Zombies have been connected to civilization's collapse at least since George A. Romero's "Night of the Living Dead" hit theaters in 1968. That low-budget, black-and-white shocker, which daringly cast a black actor, Duane Jones, as its lead, has been variously interpreted as an allegory for racism, nuclear destruction, the Vietnam War and even Marxist revolution, but it definitively established the ground rules for generations of movie zombies. By and large, they are undead, slow-moving, flesh-eating, infectious and taking over the world. As for stopping them, just remember the old adage: Kill the brain and you kill the ghoul.
For years, zombies remained ghettoized, mainly in B-grade horror flicks and Romero's own sequels ("Dawn of the Dead," "Day of the Dead"). But in 2002, Danny Boyle's "28 Days Later" juiced up the genre by breaking with tradition and introducing a new breed of superfast zombie. The movie became a hit, spawning a sequel ("28 Weeks Later"), a graphic novel and a comic-book series. Few have dared to copy the zippy-zombie concept, but Boyle's film ushered in a new golden age for the genre.
There are reasons for that, says Daniel Drezner, a professor at Tufts University and author of the 2011 book "Theories of International Politics and Zombies." According to Drezner's research, roughly one-third of all zombie movies were made after 9/11, and a Google Trends analysis shows that "zombie" searches began rising steadily after the financial crisis of 2008. "Horror movies generally reflect the kinds of fears people had during that age," he says. "In the case of zombies, it's obviously fear of the apocalypse."

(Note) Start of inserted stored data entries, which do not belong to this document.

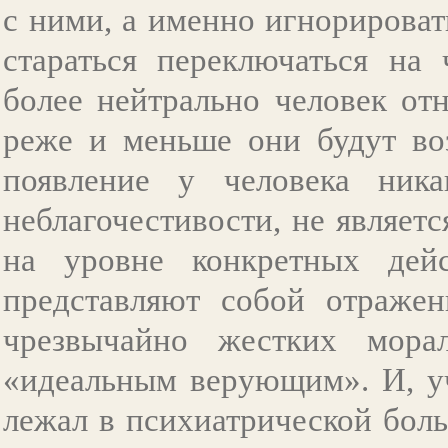
с ними, а именно игнорироват
стараться переключаться на 
более нейтрально человек от
реже и меньше они будут воз
появление у человека ника
неблагочестивости, не являетс
на уровне конкретных дейс
представляют собой отражен
чрезвычайно жестких мора
«идеальным верующим». И, уч
лежал в психиатрической боль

Drezner, whose book imagines how zombie pandemics would play out according to different international political theories, concludes -- rather reassuringly -- that most movie scenarios are overly negative, focusing on the animalistic behavior of survivors rather than on their ability to adapt. "Zombie literature tends to be extremely skeptical about humanity," he says. "Increasingly, the zombie genre represents a potentially cognitive trap: If people watch too many of these movies, they'd think, 'Oh, we're all doomed.' "
"Warm Bodies," a zom-rom-com directed by Jonathan Levine, could be an exception. Like "28 Days Later," it breaks a cardinal rule of the genre: It's about a zombie who has feelings. Levine, 36, whose previous films include "The Wackness," a coming-of-age comedy, and "50/50," about a young man's battle with cancer, says "Warm Bodies" covers similar themes of youth, alienation and love.

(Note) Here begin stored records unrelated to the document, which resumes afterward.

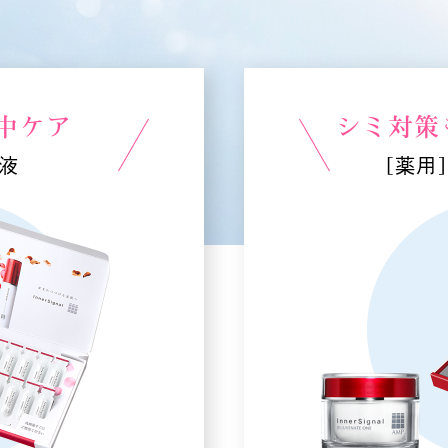
中ケア
シミ対策
容液
[薬用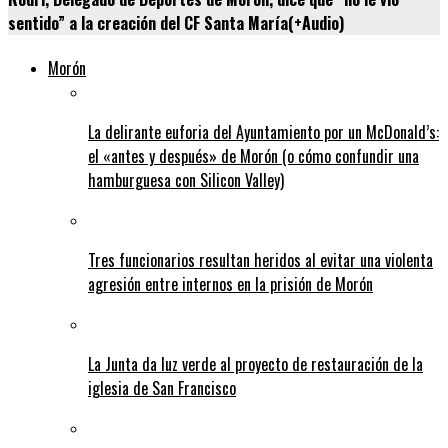
sentido” a la creación del CF Santa María(+Audio)
Morón
La delirante euforia del Ayuntamiento por un McDonald’s:
el «antes y después» de Morón (o cómo confundir una
hamburguesa con Silicon Valley)
Tres funcionarios resultan heridos al evitar una violenta
agresión entre internos en la prisión de Morón
La Junta da luz verde al proyecto de restauración de la
iglesia de San Francisco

"For me, the metaphor of being a zombie is, you're this person around a beautiful girl that you're in love with, and you can't express yourself. You feel like the biggest loser in the world," he says. "It's a metaphor for shyness, depression and being trapped in your own body."

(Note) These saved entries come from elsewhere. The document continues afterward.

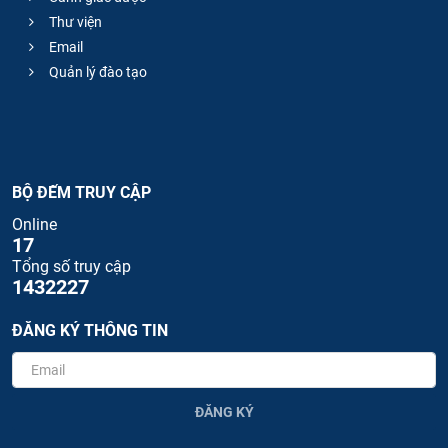
Thư viện
Email
Quản lý đào tạo
BỘ ĐẾM TRUY CẬP
Online
17
Tổng số truy cập
1432227
ĐĂNG KÝ THÔNG TIN
ĐĂNG KÝ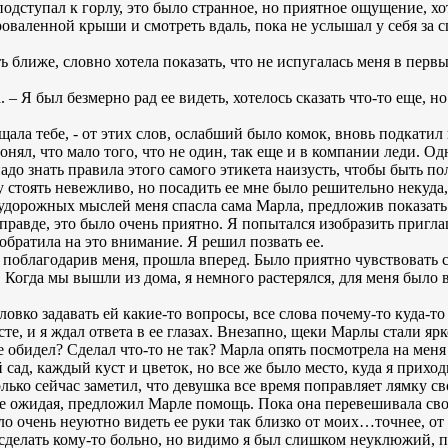
одступал к горлу, это было странное, но приятное ощущение, хо
проваленной крыши и смотреть вдаль, пока не услышал у себя з
ь ближе, словно хотела показать, что не испугалась меня в первы
. – Я был безмерно рад ее видеть, хотелось сказать что-то еще, н
ещала тебе, - от этих слов, ослабший было комок, вновь подкатил
понял, что мало того, что не один, так еще и в компании леди. О
надо знать правила этого самого этикета наизусть, чтобы быть 
у стоять невежливо, но посадить ее мне было решительно некуда,
судорожных мыслей меня спасла сама Марла, предложив показать 
 правде, это было очень приятно. Я попытался изобразить пригл
 обратила на это внимание. Я решил позвать ее.
, поблагодарив меня, прошла вперед. Было приятно чувствовать 
 Когда мы вышли из дома, я немного растерялся, для меня было в
ловко задавать ей какие-то вопросы, все слова почему-то куда-т
те, и я ждал ответа в ее глазах. Внезапно, щеки Марлы стали ярк
ее обидел? Сделал что-то не так? Марла опять посмотрела на мен
ад, каждый куст и цветок, но все же было место, куда я приход
олько сейчас заметил, что девушка все время поправляет лямку с
 не ожидая, предложил Марле помощь. Пока она перевешивала сво
о очень неуютно видеть ее руки так близко от моих…точнее, от
 сделать кому-то больно, но видимо я был слишком неуклюжий, по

Levine's movie, though, raises a question about the future of zombies. Just as vampires have grown popular by becoming less like vampires -- in the "Twilight" movies, they don't even drink human blood -- could zombies be in danger of losing their zombieness?
"It's going to be very tough to have a serious zombie romance movie," says Jonathan James, founder of the online horror magazine DailyDead.com. "But I think people will try it, and I think people will try to do more PG-13 zombie movies. It'll get further and further away from what George Romero did. But it can only go so far."